Old or recent?

Idea 9 July, text 11–

A forgery?

Is the Voynich manuscript (VMS) genuinely mediaeval, or a relatively recent forgery? Richard SantaColoma, known for voynich.net and the VMS Forum, and for his blog, thinks it is, a forgery by Wilfrid Voynich himself. He argues that claim in The Modern Forgery Hypothesis. That text is also here, in a site with an expired, self-signed TLS certi­ficate, which browsers object to, with good reason, although I think in this particular case it is harmless to go on to it anyway, and let the browser add an exception.

See also SantaColoma’s New Atlantis theory.


I do however lean strongly towards the idea that the VMS is genuine, that it was really created soon after the parchment was obtained, which according to radio-carbon dating was between 1404 and 1438, with 95% probability.

There are just too many good reasons to believe it’s authentic, and too many experts who think so too, as René Zandbergen described.

Whoever may have been the author, or authors, and whenever it was created, in 1438 or 1910 or any other year, the fact remains that the ‘words’ of the VMS clearly betray a structure. With few exceptions, they obey a certain word grammar, as Jorge Stolfi found out and documented. Any conjectured explanation of how the VMS came about, must pre­sent an explanation for this, or risk not being taken seriously.

An autistic monk

My current idea is the VMS was indeed created in the early 15th century, by a monk (or it could also have been a nun) who had a condition which we would nowadays consider to be in the autistic spectrum.

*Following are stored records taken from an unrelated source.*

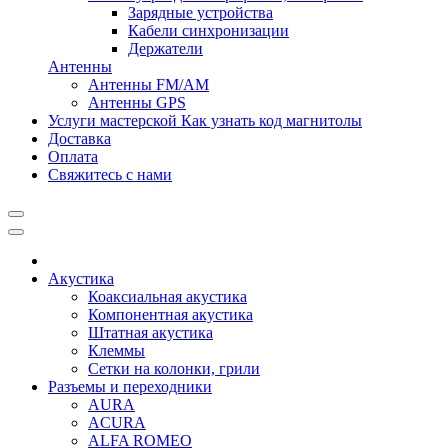
Зарядные устройства
Кабели синхронизации
Держатели
Антенны
Антенны FM/AM
Антенны GPS
Услуги мастерской
Как узнать код магнитолы
Доставка
Оплата
Свяжитесь с нами
Акустика
Коаксиальная акустика
Компонентная акустика
Штатная акустика
Клеммы
Сетки на колонки, грили
Разъемы и переходники
AURA
ACURA
ALFA ROMEO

The other monastics liked his plant drawings, and although they saw no practical use or religious value in the other drawings, nor in the incomprensible text, they just let him continue, because it did no harm and that is how he felt contented, and how he could work on calmly and without tension or stress.

The monk had first set up a schedule, a diagram, which contained essentially the same info as what in our days is in Stolfi’s word grammar. But it was represented in a different way, easier to use for humans. Computers were of no concern, because they didn’t exist yet in the 15th century. Duh!

Using that schedule, the monk could generate text consisting of plausible looking words of an unknown language. But they had no meaning. The monk just enjoyed the beauty and regularity of the words, and the ‘phrases’ he could form with them. His fellow monks didn’t care, or might have thought he was some sort of prophet, and that God might some day reveal what the monk’s cryptic texts mean.

I don’t believe that, I think the text is just meaningless, and any quest to find its meaning is futile.

All of this of course is still only my conjecture, without any evidence or proof.


The monk didn’t use the rather Chomskyan rewrite rules or production rules, which are easy to use for computers, but rather difficult to handle for humans. Compilers for pro­gram­ming languages like C used such grammars, maybe still, and programs such as yacc (“Yet Another Compiler Compiler”), in combination with the lexical analyser lex were used to generate grammar checkers like lint, and compilers like cc.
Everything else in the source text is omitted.